| What to produce |
When you reach the line containing "The width and height of the screenshot is (479, 2576)." in the entries below, begin reproducing lines exactly, and stop once the line containing "This screenshot has width=1280, height=1458." is done.

| Records for processing |
BEGIN
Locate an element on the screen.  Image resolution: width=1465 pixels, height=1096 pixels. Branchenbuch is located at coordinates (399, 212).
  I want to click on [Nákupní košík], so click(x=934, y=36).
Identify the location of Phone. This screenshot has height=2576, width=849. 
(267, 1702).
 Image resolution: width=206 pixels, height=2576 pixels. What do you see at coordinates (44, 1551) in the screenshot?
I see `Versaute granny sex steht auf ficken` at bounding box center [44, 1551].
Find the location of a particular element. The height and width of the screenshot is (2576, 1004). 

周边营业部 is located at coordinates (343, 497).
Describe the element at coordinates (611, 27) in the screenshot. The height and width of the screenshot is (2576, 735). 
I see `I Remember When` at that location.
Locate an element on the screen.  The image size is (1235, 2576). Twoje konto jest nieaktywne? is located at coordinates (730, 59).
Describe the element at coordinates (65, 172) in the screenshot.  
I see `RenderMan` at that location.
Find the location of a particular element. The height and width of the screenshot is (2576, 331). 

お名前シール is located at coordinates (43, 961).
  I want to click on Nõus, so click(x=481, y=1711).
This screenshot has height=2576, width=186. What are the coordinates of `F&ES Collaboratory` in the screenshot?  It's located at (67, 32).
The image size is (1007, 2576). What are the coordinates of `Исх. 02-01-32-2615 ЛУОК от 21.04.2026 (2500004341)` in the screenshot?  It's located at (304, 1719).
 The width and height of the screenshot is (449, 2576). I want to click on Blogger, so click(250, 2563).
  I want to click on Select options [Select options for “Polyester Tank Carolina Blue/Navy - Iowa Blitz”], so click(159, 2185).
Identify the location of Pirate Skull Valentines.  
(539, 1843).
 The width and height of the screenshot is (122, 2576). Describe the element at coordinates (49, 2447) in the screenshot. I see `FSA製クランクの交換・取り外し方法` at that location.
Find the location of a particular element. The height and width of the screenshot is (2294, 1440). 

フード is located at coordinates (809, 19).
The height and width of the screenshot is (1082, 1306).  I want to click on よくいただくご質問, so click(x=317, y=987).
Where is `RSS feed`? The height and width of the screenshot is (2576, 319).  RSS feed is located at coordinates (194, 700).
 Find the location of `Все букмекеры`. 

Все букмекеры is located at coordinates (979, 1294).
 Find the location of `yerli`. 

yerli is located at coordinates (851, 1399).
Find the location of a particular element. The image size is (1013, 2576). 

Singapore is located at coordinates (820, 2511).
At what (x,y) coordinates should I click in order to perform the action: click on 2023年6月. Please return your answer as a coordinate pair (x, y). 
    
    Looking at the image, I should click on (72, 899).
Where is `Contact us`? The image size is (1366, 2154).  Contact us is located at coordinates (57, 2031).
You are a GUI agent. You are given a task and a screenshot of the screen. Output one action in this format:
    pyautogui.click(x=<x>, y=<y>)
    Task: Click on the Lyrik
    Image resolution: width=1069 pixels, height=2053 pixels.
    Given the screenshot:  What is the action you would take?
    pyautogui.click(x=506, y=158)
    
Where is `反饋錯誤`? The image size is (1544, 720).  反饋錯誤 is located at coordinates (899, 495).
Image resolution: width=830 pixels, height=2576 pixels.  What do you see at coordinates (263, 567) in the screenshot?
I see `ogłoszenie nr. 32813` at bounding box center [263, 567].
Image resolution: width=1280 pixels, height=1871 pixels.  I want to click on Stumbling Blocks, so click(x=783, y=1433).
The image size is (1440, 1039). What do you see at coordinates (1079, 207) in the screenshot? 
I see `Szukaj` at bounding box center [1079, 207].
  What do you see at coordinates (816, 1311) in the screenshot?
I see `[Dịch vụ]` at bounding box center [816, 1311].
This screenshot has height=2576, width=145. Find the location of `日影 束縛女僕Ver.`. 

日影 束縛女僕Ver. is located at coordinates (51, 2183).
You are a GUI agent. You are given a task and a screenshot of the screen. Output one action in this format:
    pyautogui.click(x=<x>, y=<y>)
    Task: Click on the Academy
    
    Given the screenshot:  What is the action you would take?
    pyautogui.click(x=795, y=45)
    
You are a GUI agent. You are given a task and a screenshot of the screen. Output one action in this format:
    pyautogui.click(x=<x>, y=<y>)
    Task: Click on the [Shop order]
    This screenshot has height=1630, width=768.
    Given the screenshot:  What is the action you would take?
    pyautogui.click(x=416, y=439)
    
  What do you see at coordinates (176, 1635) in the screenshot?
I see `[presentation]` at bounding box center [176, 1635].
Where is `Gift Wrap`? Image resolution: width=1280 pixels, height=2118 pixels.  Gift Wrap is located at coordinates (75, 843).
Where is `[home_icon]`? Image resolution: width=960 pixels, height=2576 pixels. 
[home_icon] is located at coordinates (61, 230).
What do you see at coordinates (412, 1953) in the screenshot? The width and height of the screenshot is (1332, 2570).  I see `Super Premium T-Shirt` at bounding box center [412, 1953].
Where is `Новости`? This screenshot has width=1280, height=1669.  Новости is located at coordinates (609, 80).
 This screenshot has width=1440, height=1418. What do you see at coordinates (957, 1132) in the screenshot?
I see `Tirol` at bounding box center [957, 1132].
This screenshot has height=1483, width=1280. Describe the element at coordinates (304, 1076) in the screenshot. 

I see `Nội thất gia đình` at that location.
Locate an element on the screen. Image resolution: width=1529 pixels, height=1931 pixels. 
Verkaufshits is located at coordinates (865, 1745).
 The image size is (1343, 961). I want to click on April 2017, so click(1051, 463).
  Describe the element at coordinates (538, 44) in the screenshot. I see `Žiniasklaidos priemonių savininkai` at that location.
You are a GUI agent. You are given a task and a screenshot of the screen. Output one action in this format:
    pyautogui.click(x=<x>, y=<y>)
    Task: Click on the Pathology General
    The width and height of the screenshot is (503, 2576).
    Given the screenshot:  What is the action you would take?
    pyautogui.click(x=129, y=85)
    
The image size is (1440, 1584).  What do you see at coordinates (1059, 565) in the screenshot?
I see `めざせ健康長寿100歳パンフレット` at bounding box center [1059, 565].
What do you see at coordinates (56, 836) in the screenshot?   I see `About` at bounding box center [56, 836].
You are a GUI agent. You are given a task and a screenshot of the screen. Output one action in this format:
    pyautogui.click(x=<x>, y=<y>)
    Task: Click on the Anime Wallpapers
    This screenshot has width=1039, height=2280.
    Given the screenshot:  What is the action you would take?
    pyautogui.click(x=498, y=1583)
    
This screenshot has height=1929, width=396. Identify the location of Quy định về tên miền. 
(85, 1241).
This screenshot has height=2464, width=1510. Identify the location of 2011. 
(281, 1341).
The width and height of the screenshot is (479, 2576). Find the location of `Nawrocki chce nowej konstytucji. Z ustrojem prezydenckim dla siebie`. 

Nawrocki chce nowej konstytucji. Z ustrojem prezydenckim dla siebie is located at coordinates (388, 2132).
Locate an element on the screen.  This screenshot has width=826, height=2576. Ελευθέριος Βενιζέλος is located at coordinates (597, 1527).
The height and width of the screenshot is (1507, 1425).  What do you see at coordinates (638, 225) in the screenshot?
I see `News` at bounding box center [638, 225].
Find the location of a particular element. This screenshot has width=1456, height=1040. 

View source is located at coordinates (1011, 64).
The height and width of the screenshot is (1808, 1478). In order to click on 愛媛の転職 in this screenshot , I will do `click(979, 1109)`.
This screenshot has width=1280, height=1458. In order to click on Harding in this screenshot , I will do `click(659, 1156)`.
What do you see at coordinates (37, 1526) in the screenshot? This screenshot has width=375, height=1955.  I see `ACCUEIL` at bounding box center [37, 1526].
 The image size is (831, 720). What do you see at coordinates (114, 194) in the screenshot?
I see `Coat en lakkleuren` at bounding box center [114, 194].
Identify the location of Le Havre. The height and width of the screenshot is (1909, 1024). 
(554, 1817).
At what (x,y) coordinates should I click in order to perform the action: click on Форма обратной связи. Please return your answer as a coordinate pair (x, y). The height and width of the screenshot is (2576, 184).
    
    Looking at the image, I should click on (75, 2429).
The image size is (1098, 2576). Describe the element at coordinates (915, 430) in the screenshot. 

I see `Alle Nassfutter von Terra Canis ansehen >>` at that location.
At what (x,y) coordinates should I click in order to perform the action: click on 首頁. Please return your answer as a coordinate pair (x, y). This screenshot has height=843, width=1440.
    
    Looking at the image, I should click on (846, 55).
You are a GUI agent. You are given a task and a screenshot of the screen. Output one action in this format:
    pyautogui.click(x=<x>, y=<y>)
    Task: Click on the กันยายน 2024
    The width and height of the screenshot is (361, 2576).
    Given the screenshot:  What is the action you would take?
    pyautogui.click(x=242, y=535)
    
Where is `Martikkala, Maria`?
END
| Answer box |
The width and height of the screenshot is (479, 2576). Find the location of `Nawrocki chce nowej konstytucji. Z ustrojem prezydenckim dla siebie`. 

Nawrocki chce nowej konstytucji. Z ustrojem prezydenckim dla siebie is located at coordinates (388, 2132).
Locate an element on the screen.  This screenshot has width=826, height=2576. Ελευθέριος Βενιζέλος is located at coordinates (597, 1527).
The height and width of the screenshot is (1507, 1425).  What do you see at coordinates (638, 225) in the screenshot?
I see `News` at bounding box center [638, 225].
Find the location of a particular element. This screenshot has width=1456, height=1040. 

View source is located at coordinates (1011, 64).
The height and width of the screenshot is (1808, 1478). In order to click on 愛媛の転職 in this screenshot , I will do `click(979, 1109)`.
This screenshot has width=1280, height=1458. In order to click on Harding in this screenshot , I will do `click(659, 1156)`.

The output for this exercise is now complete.